The claim it would have been cooler is complete pseudoscience. There is no way of knowing. It is misuse of Bayesian statistics which itself is a very dubious concept that was originally highly limited in its uses. The claim that they can model what would have happened in a relatively small area with identical weather patterns 150 years is so obviously false I cannot understand how sensible people entertain it. Climate models cannot hindcast even generally to acceptable accuracy, let alone a singer weather event in one locality. They are simply modelling their assumptions not reality.
Well the recent summer heat records always seem to be upwind of the massive London conurbation, so they probably would have been more than 4C cooler!
One night during the heatwave the temperature on the south coast where I am went from 21 to 27C at bout 1am, entirely down to the wind switching direction and the London heat dome washing down over us. That would never have happened preindustrial either.
MrGN, impressive numbers, thanks, mine are from Isle of Sheppey, less dramatic but illustrative also I think. IOS weathercam site put it in perspective for me. 19th; 1412 38.0C, 1516 30.1C; F4 change from SE to E. A similar thing happened in the opposite direction on 18th; 28.0C to 34.6C with wind change from N to S/SE from 1400 to 1530. I like the view over the Thames Estuary (and SS Richard Montgomery!) whatever the weather. https://www.iossc.org.uk/weather/?sn=tri-view
I visited Lynmouth with my parents –we were on holiday in Devon– shortly after the flood in 1952. Waters had receded and we were amazed to see bus-sized boulders deposited on the riverbed, washed down the gorge as though they were pebbles.
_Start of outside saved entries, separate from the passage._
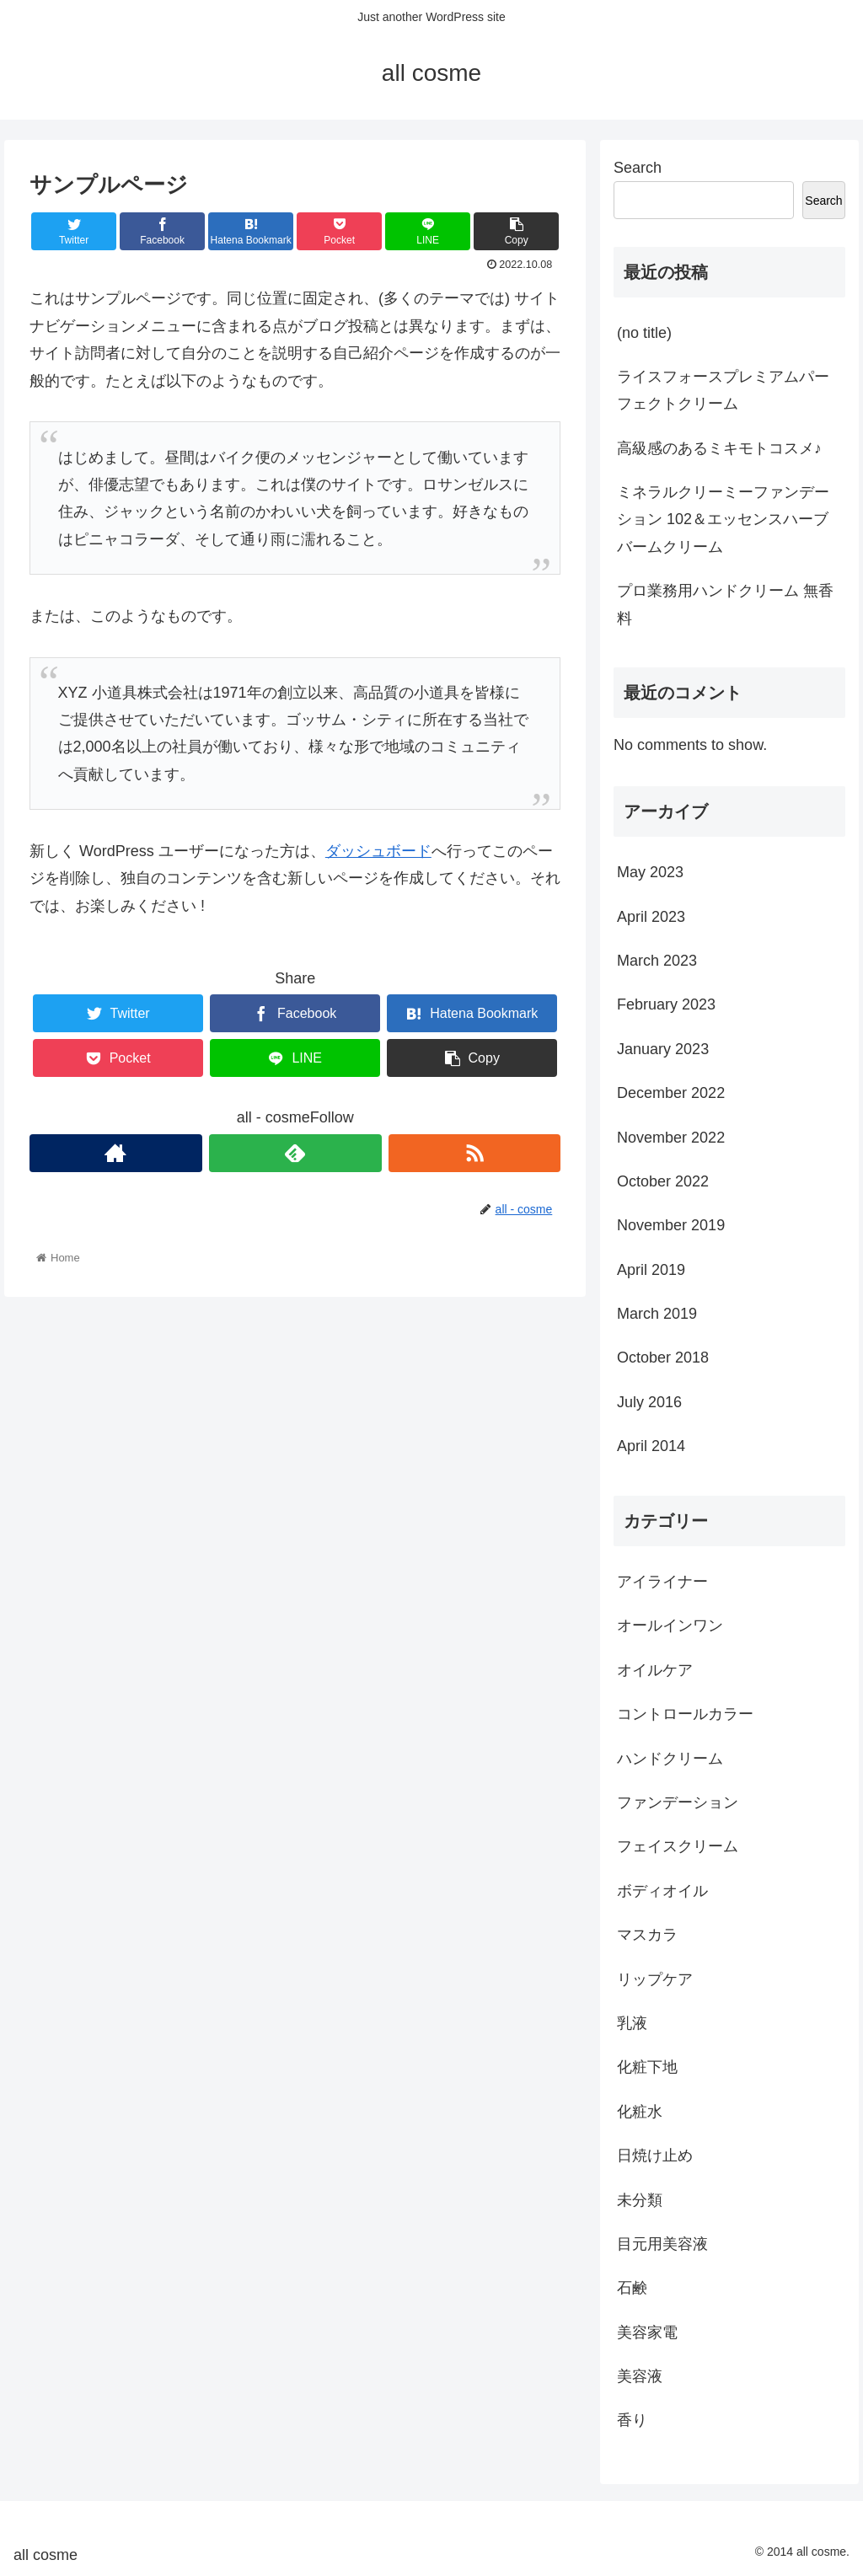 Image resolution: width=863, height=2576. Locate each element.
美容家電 (647, 2332)
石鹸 (632, 2287)
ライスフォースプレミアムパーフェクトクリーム (723, 390)
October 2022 (663, 1181)
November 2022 (671, 1137)
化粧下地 (647, 2067)
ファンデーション (677, 1802)
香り (632, 2420)
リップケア (655, 1979)
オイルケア (655, 1670)
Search (638, 167)
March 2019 (657, 1313)
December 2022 (671, 1092)
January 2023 (663, 1049)
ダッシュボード (378, 851)
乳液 (632, 2023)
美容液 (639, 2376)
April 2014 (651, 1446)
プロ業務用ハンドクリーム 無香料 (725, 604)
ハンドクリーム (670, 1758)
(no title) (644, 332)
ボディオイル (662, 1890)
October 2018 (663, 1357)
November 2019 (671, 1225)
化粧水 (639, 2111)
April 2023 (651, 916)
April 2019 (651, 1269)
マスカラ (647, 1934)
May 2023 (650, 872)
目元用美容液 (662, 2244)
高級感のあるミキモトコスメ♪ (719, 448)
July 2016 (649, 1402)
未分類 (639, 2200)
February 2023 (666, 1004)
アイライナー (662, 1581)
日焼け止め (655, 2155)
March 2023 (657, 960)
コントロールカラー (685, 1714)
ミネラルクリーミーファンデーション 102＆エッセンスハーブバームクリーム (723, 519)
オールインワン (670, 1625)
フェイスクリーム (677, 1846)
What’s the Betting – oops – that somewhere there is a link between Betts and either the WEF or Bill Gates.
Take your tinfoil hat off.
“The mountains are so wet at this time of year it’s hard to see how it could have caught hold.”
Yet we are told climate change heat and drought is causing increasing wildfires.
A simplistic lie, the cause of wildfires is primarily more idiots setting light to stuff.
https://www.mirror.co.uk/news/uk-news/massive-snowdonia-mountain-fire-looks-28492022
Poor or no management of the moors is the main reason. There is a huge difference between the fire risk on moors managed for shooting (low risk) and moors and woods owned by local authorities and wildlife organisations. (high risk)
The root problem is ignition, in recent times arson and the fashion for instant BBQs have caused the vast majority of UK fires.
I was born and raised in Rhyl through the forties and fifties and I remember clearly the glorious summers we had all around the UK in those fantastic resorts. It all started to change in the mid 1950s. Clearly there was a long term weather movement between the mid 19 th century and the mid 20th. I don’t remember anyone saying the world was about to end.
Even on the wiki page of UK extreme weather there are indications of olde summers lasting half the year and decades of repeated hot summers and drought, sadly before instrument records.
We simply have no idea what the natural range of our climate is, and currently it’s clearly pretty benign, and we are fortunate to live in these times in that respect.
Boxing day 1963 started snowing, roads not cleared for 3 months, I’m sure I didn’t dream that winter.
Bit cryptic. What is this about? Presumably Richard Betts (who I have briefly worked with 30 years ago) has said or written something about extremes in the 50s or sometime else, but what? I see no reference to it.
Whoops! I see it refers to an earlier post.